- **Exercise brief**
Only one stretch of the data below is needed. Output the lines from the one with "Будем болеть за" up to and including the one with "2026-07-20 12:30:59", exactly as they stand.

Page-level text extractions

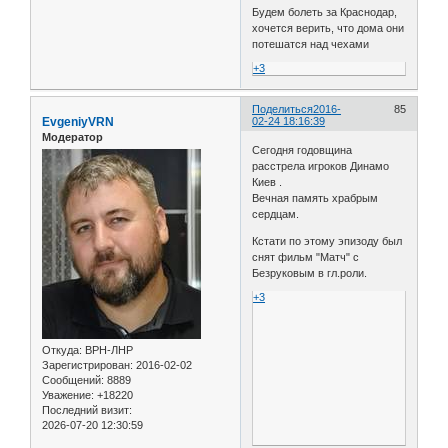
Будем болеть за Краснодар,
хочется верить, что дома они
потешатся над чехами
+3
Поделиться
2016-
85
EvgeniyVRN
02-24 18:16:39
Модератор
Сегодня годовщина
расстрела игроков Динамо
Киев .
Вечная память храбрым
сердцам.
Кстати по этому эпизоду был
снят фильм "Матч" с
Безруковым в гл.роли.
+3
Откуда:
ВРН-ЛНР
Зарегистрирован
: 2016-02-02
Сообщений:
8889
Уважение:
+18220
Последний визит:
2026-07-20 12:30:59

--

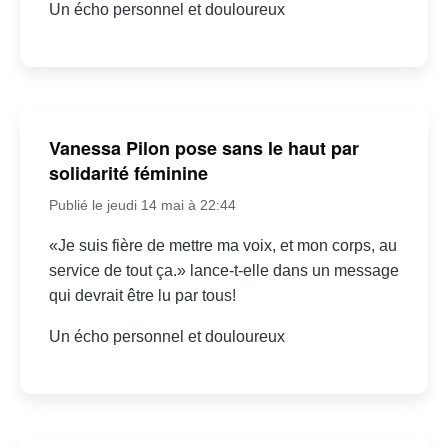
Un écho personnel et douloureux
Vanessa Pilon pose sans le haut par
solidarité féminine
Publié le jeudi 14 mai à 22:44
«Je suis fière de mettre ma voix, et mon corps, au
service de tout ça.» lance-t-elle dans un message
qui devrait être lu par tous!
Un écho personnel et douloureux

- **Exercise result**
Будем болеть за Краснодар,
хочется верить, что дома они
потешатся над чехами
+3
Поделиться
2016-
85
EvgeniyVRN
02-24 18:16:39
Модератор
Сегодня годовщина
расстрела игроков Динамо
Киев .
Вечная память храбрым
сердцам.
Кстати по этому эпизоду был
снят фильм "Матч" с
Безруковым в гл.роли.
+3
Откуда:
ВРН-ЛНР
Зарегистрирован
: 2016-02-02
Сообщений:
8889
Уважение:
+18220
Последний визит:
2026-07-20 12:30:59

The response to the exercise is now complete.